Douglas Farrow, professor of Christian Studies at McGill, has written a blog post (http://www.ruthblog.org/2012/01/04/why-fight-same-sex-marriage/) attacking same-sex marriage from -you guessed it- a natural law perspective.  This is really just excerpts from a longer Touchstone article (http://www.touchstonemag.com/archives/article.php?id=25-01-024-f#ixzz1iXEDxQfl).  It makes the same arguments as always:

-Marriage as a union of a man and woman with one of the central purposes being procreation is a metaphysical fact (it is “pre-political”)

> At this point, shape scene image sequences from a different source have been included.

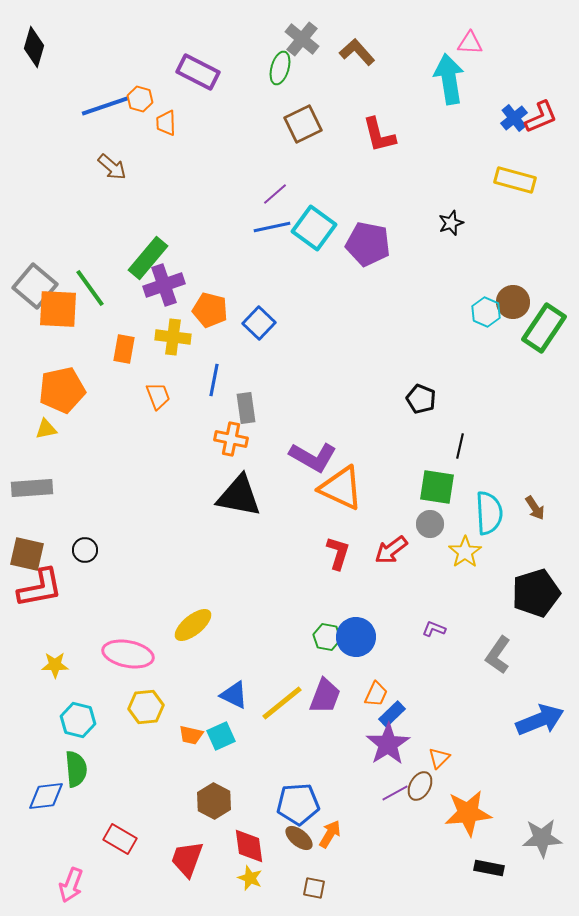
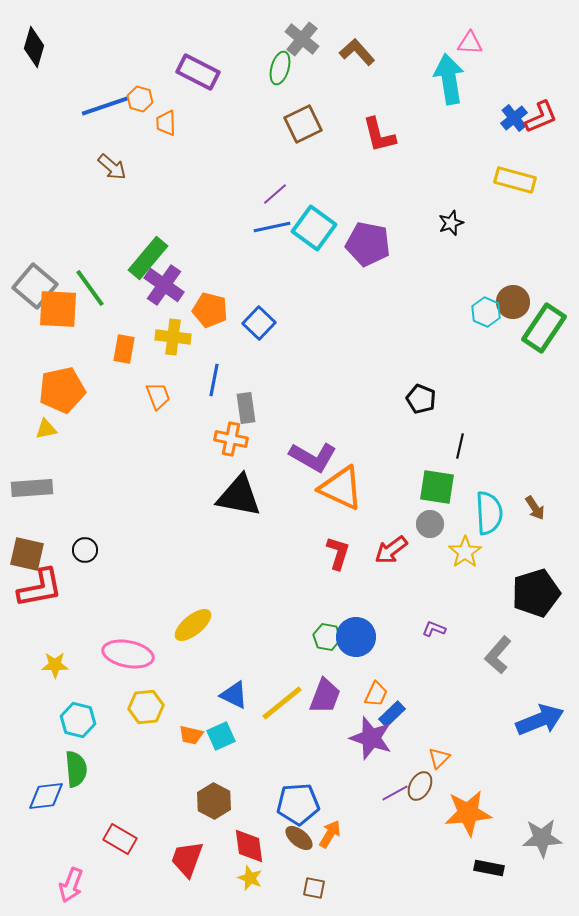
purple cross at (164, 285): rotated 36 degrees counterclockwise
gray L-shape at (498, 655): rotated 6 degrees clockwise
purple star at (388, 744): moved 17 px left, 6 px up; rotated 21 degrees counterclockwise
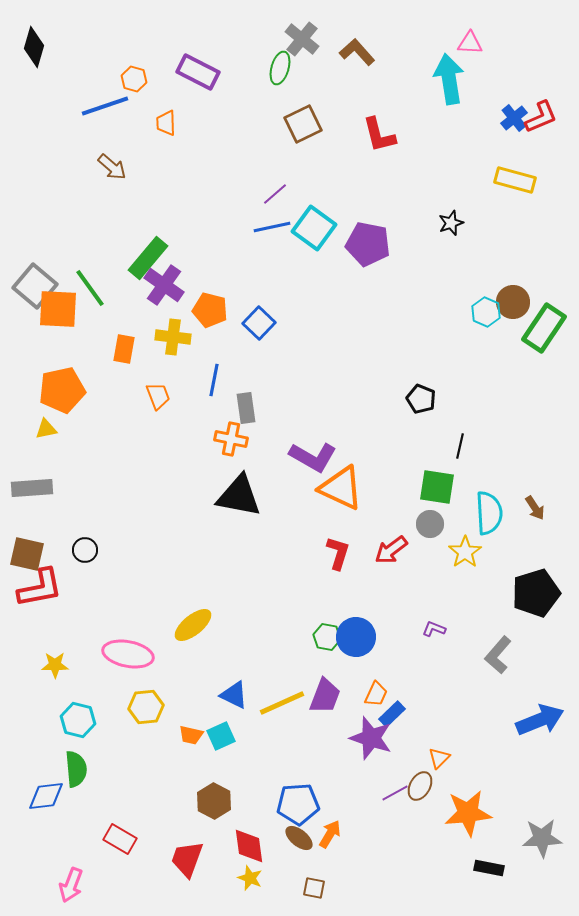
orange hexagon at (140, 99): moved 6 px left, 20 px up
yellow line at (282, 703): rotated 15 degrees clockwise
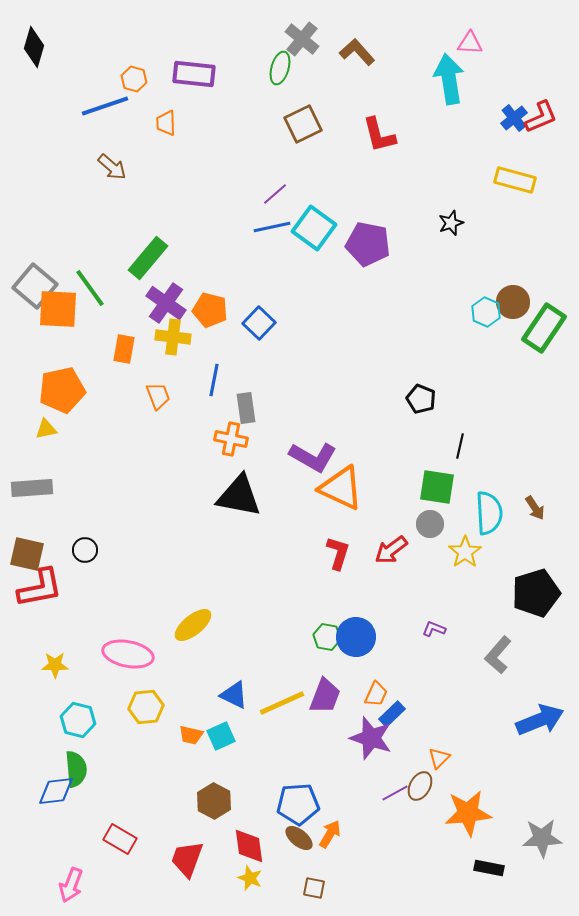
purple rectangle at (198, 72): moved 4 px left, 2 px down; rotated 21 degrees counterclockwise
purple cross at (164, 285): moved 2 px right, 18 px down
blue diamond at (46, 796): moved 10 px right, 5 px up
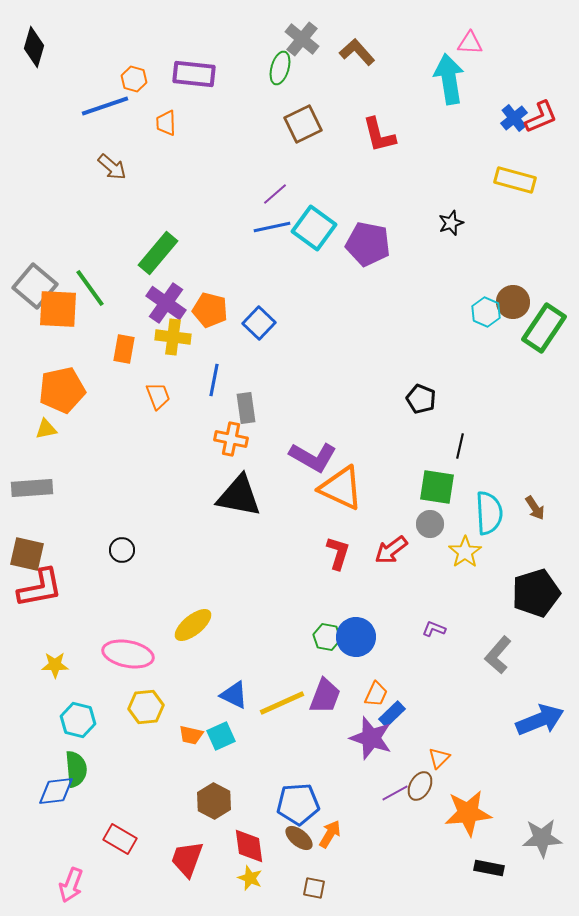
green rectangle at (148, 258): moved 10 px right, 5 px up
black circle at (85, 550): moved 37 px right
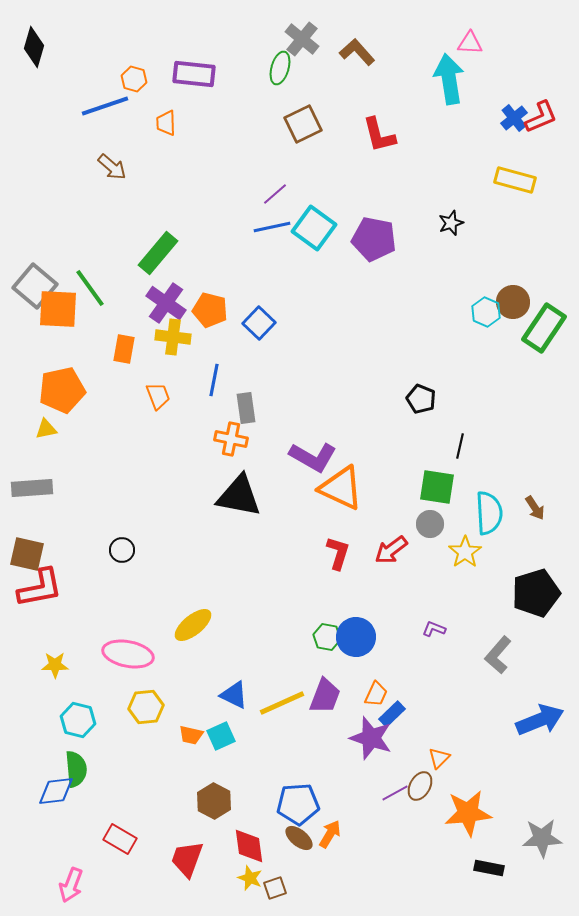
purple pentagon at (368, 244): moved 6 px right, 5 px up
brown square at (314, 888): moved 39 px left; rotated 30 degrees counterclockwise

-Such a fact ought to be enshrined in law

-The consequences of doing so are better than the alternatives anyway

This is the same crap that is peddled by all the “new natural lawyers,” e.g. Robert George, John Finnis, and Germain Grisez.  Richard Chappell over at Philosophy, et cetera (please check out his site if you haven’t already!) already has an excellent response to such views here (http://www.philosophyetc.net/2011/05/whats-wrong-with-what-is-marriage.html).

As usual, the natural lawyers are heavy on hand-waving, citations of ancient thinkers, and hyperbolic language, and light on evidence and positive arguments.